_What to do_: Transcribe exactly the lines below that begin at the line with "FOODIE．TRIP．BEAUTY．LIVING ．TIMELESS" and stop after the line with "entretenimento, esportes, lazer", leaving out every picture.

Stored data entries
# # # #

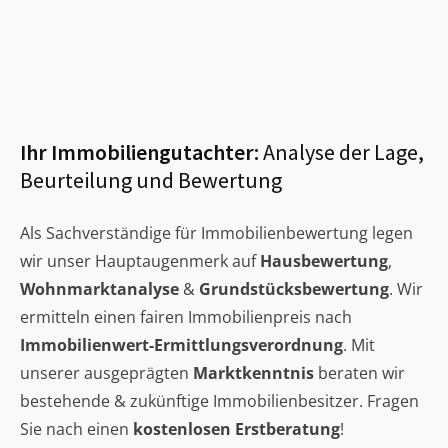
Ihr Immobiliengutachter:
Analyse der Lage,
Beurteilung und Bewertung
Als Sachverständige für Immobilienbewertung legen
wir unser Hauptaugenmerk auf
Hausbewertung
,
Wohnmarktanalyse
&
Grundstücksbewertung
. Wir
ermitteln einen fairen Immobilienpreis nach
Immobilienwert-Ermittlungsverordnung
. Mit
unserer ausgeprägten
Marktkenntnis
beraten wir
bestehende & zukünftige Immobilienbesitzer. Fragen
Sie nach einen
kostenlosen Erstberatung
!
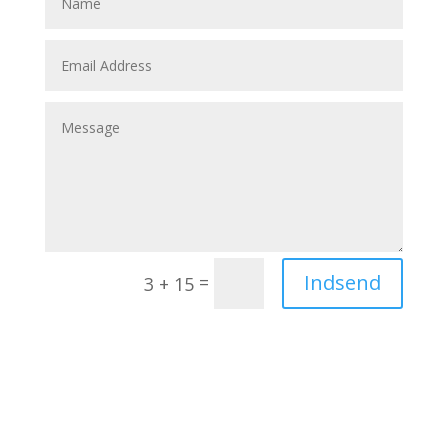
Indsend
=
3 + 15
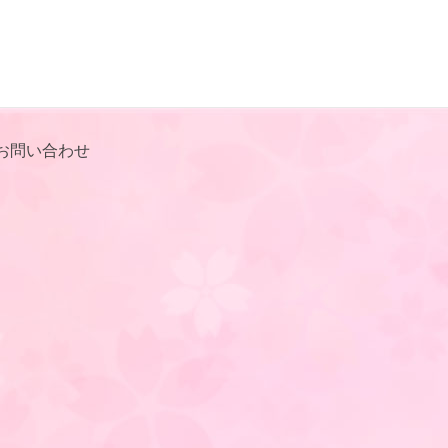
お問い合わせ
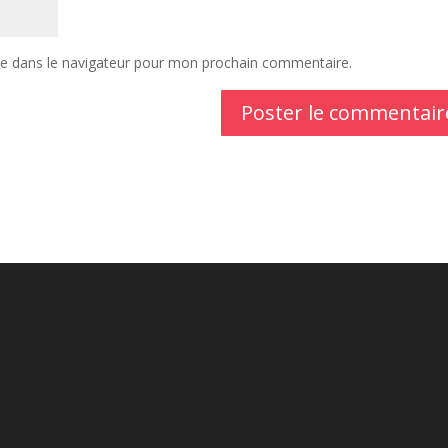
te dans le navigateur pour mon prochain commentaire.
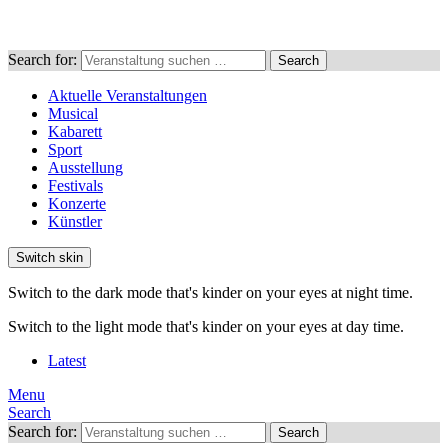
Search for:
Search
Aktuelle Veranstaltungen
Musical
Kabarett
Sport
Ausstellung
Festivals
Konzerte
Künstler
Switch skin
Switch to the dark mode that's kinder on your eyes at night time.
Switch to the light mode that's kinder on your eyes at day time.
Latest
Menu
Search
Search for:
Search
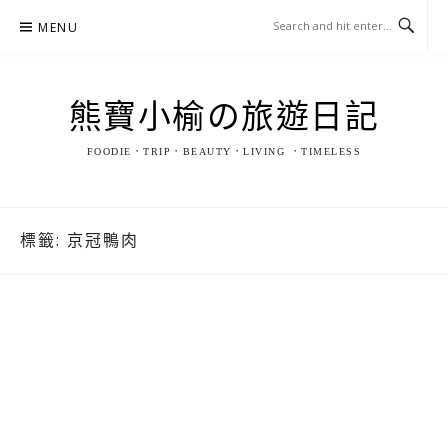
Skip
MENU
to
content
熊寶小榆の旅遊日記
FOODIE．TRIP．BEAUTY．LIVING ．TIMELESS
標籤:
京冠鴨肉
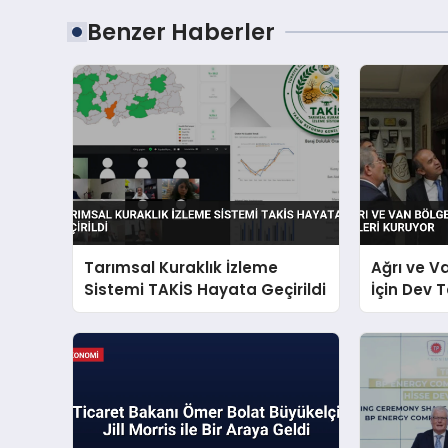
Benzer Haberler
Tarımsal Kuraklık İzleme
Ağrı ve V
Sistemi TAKİS Hayata Geçirildi
İçin Dev 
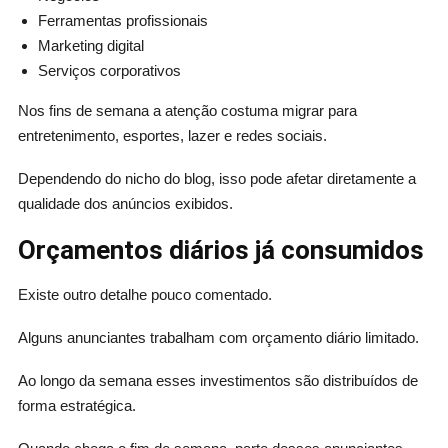
Ferramentas profissionais
Marketing digital
Serviços corporativos
Nos fins de semana a atenção costuma migrar para
entretenimento, esportes, lazer e redes sociais.
Dependendo do nicho do blog, isso pode afetar diretamente a
qualidade dos anúncios exibidos.
Orçamentos diários já consumidos
Existe outro detalhe pouco comentado.
Alguns anunciantes trabalham com orçamento diário limitado.
Ao longo da semana esses investimentos são distribuídos de
forma estratégica.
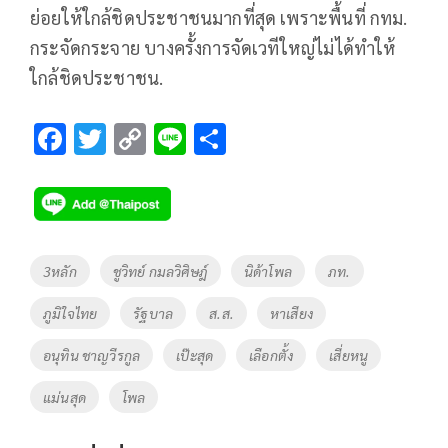
ย่อยให้ใกล้ชิดประชาชนมากที่สุด เพราะพื้นที่ กทม.
กระจัดกระจาย บางครั้งการจัดเวทีใหญ่ไม่ได้ทำให้
ใกล้ชิดประชาชน.
F
T
C
Li
S
ac
wi
o
n
h
e
tt
p
e
ar
b
er
y
e
o
Li
Tags
3หลัก
ชูวิทย์ กมลวิศิษฎ์
นิด้าโพล
ภท.
o
n
ภูมิใจไทย
รัฐบาล
ส.ส.
หาเสียง
k
k
อนุทิน ชาญวีรกูล
เป๊ะสุด
เลือกตั้ง
เสี่ยหนู
แม่นสุด
โพล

# # # #

_Solution to the exercise_:
FOODIE．TRIP．BEAUTY．LIVING ．TIMELESS
標籤:
京冠鴨肉
Benzer Haberler
Tarımsal Kuraklık İzleme
Ağrı ve V
Sistemi TAKİS Hayata Geçirildi
İçin Dev 
Ferramentas profissionais
Marketing digital
Serviços corporativos
Nos fins de semana a atenção costuma migrar para
entretenimento, esportes, lazer e redes sociais.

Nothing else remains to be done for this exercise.